La Turquie ambitionne de devenir une importante plaque tournante régionale du gaz avec deux nouveaux projets de gazoducs, qui doivent permettre à terme d'acheminer le gaz d'Azerbaïdjan et de Russie vers l'Europe. La Turquie et l'Azerbaïdjan ont commencé la semaine dernière à travailler sur le projet de gazoduc trans-anatotolien (Tanap) de 1.850 km de long, qui vise à fournir en 2018 dix milliards de mètres cubes de gaz naturel par an aux consommateurs européens et six milliards aux consommateurs turcs. Dans le même temps, les responsables turcs et russes négocient les conditions du projet Turkish Stream destiné à acheminer le gaz russe vers l'Europe via la Turquie, en passant sous la mer Noire. Avec ces deux projets, la Turquie est désormais dans une position extrêmement stratégique dans les rivalités croissantes entre Bruxelles et Moscou sur l'approvisionnement en gaz. Le rêve de la Turquie est de transformer la région ouest du pays qui borde la Grèce et la Bulgarie en un hub gazier, où de multiples gazoducs pourront acheminer le gaz pour les consommateurs européens. Mais si le gazoduc Tanap semble sûr d'être construit, le projet Turkish Stream est cependant beaucoup moins certain.

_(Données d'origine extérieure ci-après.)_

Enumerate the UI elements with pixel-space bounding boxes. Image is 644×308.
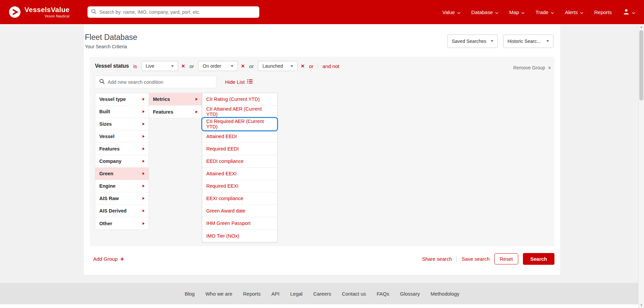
chevron-down-icon [551,9,554,15]
chevron-down-icon [495,9,498,15]
arrow-right-icon [143,209,145,212]
footer-link-methodology[interactable]: Methodology [431,291,460,297]
metric-item-required-eedi[interactable]: Required EEDI [202,143,277,155]
scrollbar-thumb[interactable] [639,30,643,101]
nav-item-label: Value [442,9,455,15]
menu-item-label: Green [99,171,113,176]
menu-item-features[interactable]: Features [95,143,149,155]
menu-item-label: Attained EEDI [206,134,237,139]
brand-logo-link[interactable]: VesselsValue Veson Nautical [9,6,69,18]
submenu-item-metrics[interactable]: Metrics [149,93,202,106]
metric-item-ihm-green-passport[interactable]: IHM Green Passport [202,217,277,230]
footer-link-who-we-are[interactable]: Who we are [205,291,232,297]
metric-item-cii-rating[interactable]: CII Rating (Current YTD) [202,93,277,106]
menu-item-ais-derived[interactable]: AIS Derived [95,205,149,217]
menu-item-label: Features [99,146,119,151]
footer-link-contact-us[interactable]: Contact us [342,291,366,297]
or-label: or [249,63,254,69]
historic-searches-dropdown[interactable]: Historic Searc... [503,35,553,48]
menu-item-label: Built [99,109,110,114]
nav-item-database[interactable]: Database [471,9,498,15]
dropdown-value: Saved Searches [452,39,486,44]
scrollbar[interactable]: ▲ ▼ [638,24,644,308]
footer-link-blog[interactable]: Blog [184,291,195,297]
up-arrow-icon: ▲ [640,25,643,28]
remove-value-button[interactable]: ✕ [181,64,185,68]
chevron-down-icon [491,40,493,42]
global-search-input[interactable] [99,9,256,15]
footer-link-glossary[interactable]: Glossary [400,291,420,297]
footer-link-careers[interactable]: Careers [313,291,331,297]
hide-list-toggle[interactable]: Hide List [225,79,253,85]
arrow-right-icon [143,160,145,163]
remove-group-button[interactable]: Remove Group ✕ [513,65,551,70]
remove-value-button[interactable]: ✕ [241,64,245,68]
nav-item-map[interactable]: Map [509,9,525,15]
nav-item-trade[interactable]: Trade [535,9,554,15]
condition-row: Hide List [95,76,549,88]
actions-row: Add Group + Share search Save search Res… [93,253,554,265]
hide-list-label: Hide List [225,79,245,85]
remove-value-button[interactable]: ✕ [301,64,305,68]
footer-link-reports[interactable]: Reports [243,291,261,297]
submenu-item-features[interactable]: Features [149,106,202,118]
menu-item-engine[interactable]: Engine [95,180,149,192]
menu-item-other[interactable]: Other [95,217,149,230]
save-search-link[interactable]: Save search [462,256,489,262]
nav-item-reports[interactable]: Reports [594,9,612,15]
add-condition-input[interactable] [108,79,212,85]
criteria-value-chip: On order ✕ [198,61,245,71]
metric-item-required-eexi[interactable]: Required EEXI [202,180,277,192]
add-group-button[interactable]: Add Group + [93,256,124,262]
metric-item-imo-tier-nox[interactable]: IMO Tier (NOx) [202,230,277,242]
menu-item-label: Required EEXI [206,183,238,189]
chevron-down-icon [231,65,233,67]
footer-link-faqs[interactable]: FAQs [377,291,389,297]
search-button[interactable]: Search [523,253,554,265]
scroll-up-button[interactable]: ▲ [639,24,644,30]
metric-item-green-award-date[interactable]: Green Award date [202,205,277,217]
menu-item-company[interactable]: Company [95,155,149,168]
nav-item-value[interactable]: Value [442,9,461,15]
menu-item-ais-raw[interactable]: AIS Raw [95,192,149,205]
metric-item-cii-required-aer[interactable]: CII Required AER (Current YTD) [202,118,277,130]
menu-item-label: IMO Tier (NOx) [206,233,239,239]
menu-item-label: Attained EEXI [206,171,236,176]
menu-item-label: Required EEDI [206,146,239,151]
menu-item-green[interactable]: Green [95,168,149,180]
select-value: On order [203,63,221,69]
share-search-link[interactable]: Share search [422,256,452,262]
menu-item-label: EEXI compliance [206,196,243,201]
menu-item-sizes[interactable]: Sizes [95,118,149,130]
scroll-down-button[interactable]: ▼ [639,302,644,308]
footer-link-legal[interactable]: Legal [290,291,303,297]
menu-item-built[interactable]: Built [95,106,149,118]
metric-item-eexi-compliance[interactable]: EEXI compliance [202,192,277,205]
vessel-status-select-2[interactable]: On order [198,61,238,71]
page-subtitle: Your Search Criteria [85,44,137,49]
reset-button[interactable]: Reset [494,253,518,264]
and-not-link[interactable]: and not [322,63,339,69]
condition-cascading-menu: Vessel type Built Sizes Vessel Features … [95,93,549,242]
vessel-status-select-1[interactable]: Live [141,61,178,71]
metric-item-eedi-compliance[interactable]: EEDI compliance [202,155,277,168]
menu-item-label: CII Required AER (Current YTD) [206,119,273,129]
metric-item-attained-eexi[interactable]: Attained EEXI [202,168,277,180]
select-value: Launched [262,63,283,69]
close-icon: ✕ [548,66,551,70]
nav-item-alerts[interactable]: Alerts [565,9,583,15]
footer-link-api[interactable]: API [271,291,279,297]
menu-item-vessel[interactable]: Vessel [95,130,149,143]
user-menu[interactable] [623,8,635,16]
global-search [88,6,259,18]
add-or-value-link[interactable]: or [309,63,313,69]
chevron-down-icon [171,65,174,67]
vessel-status-select-3[interactable]: Launched [258,61,298,71]
metric-item-attained-eedi[interactable]: Attained EEDI [202,130,277,143]
metric-item-cii-attained-aer[interactable]: CII Attained AER (Current YTD) [202,106,277,118]
menu-item-vessel-type[interactable]: Vessel type [95,93,149,106]
saved-searches-dropdown[interactable]: Saved Searches [447,35,498,48]
criteria-value-chip: Live ✕ [141,61,185,71]
chevron-down-icon [546,40,549,42]
menu-item-label: Company [99,159,121,164]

Devenir une plaque tournante prend du temps Des questions subsistent quant à savoir si la Turquie a les capacités suffisantes pour devenir un véritable hub gazier, qui exige beaucoup plus que la construction d'infrastructures de gazoducs. Pour devenir un carrefour énergétique, il y a un certain nombre d'éléments qui sont nécessaires, dont aucun n'existe pour le moment en Turquie, a affirmé Edward Chow chercheur au Centre pour les études stratégiques et internationales (CSIS). Il a souligné l'absence d'un solide système bancaire international et d'un solide système juridique pour résoudre les différends commerciaux classiques, ainsi que le manque d'installations de stockage. La Turquie a l'avantage de l'emplacement, il est proche de pays producteurs de gaz et de pétrole. Mais devenir une plaque tournante prend du temps, a-t-il ajouté. Le projet Tanap - d'un coût estimé à 10 milliards d'euros et dont la construction a été lancée par le président turc Recep Tayyip Erdogan et son homologue azerbaïdjanais Ilham Aliyev - est fermement soutenu par l'Union européenne qui espère ainsi réduire sa dépendance au gaz russe. Mais les analystes expliquent que la Turquie devra augmenter la capacité totale de l'objectif initial - qui est de 16 milliards de mètres cubes de gaz par an - pour avoir un impact considérable sur l'objectif européen qui est de diversifier ses approvisionnements à l'écart de la Russie de Vladimir Poutine. A plus long terme, si Tanap augmente ses capacités cela lui donnera une plus grande importance. C'est quelque chose qui va sans doute arriver, mais cela ne sera pas imminent, a estimé Laurent Ruseckas, spécialiste du dossier à la société d'analyses IHS Energy.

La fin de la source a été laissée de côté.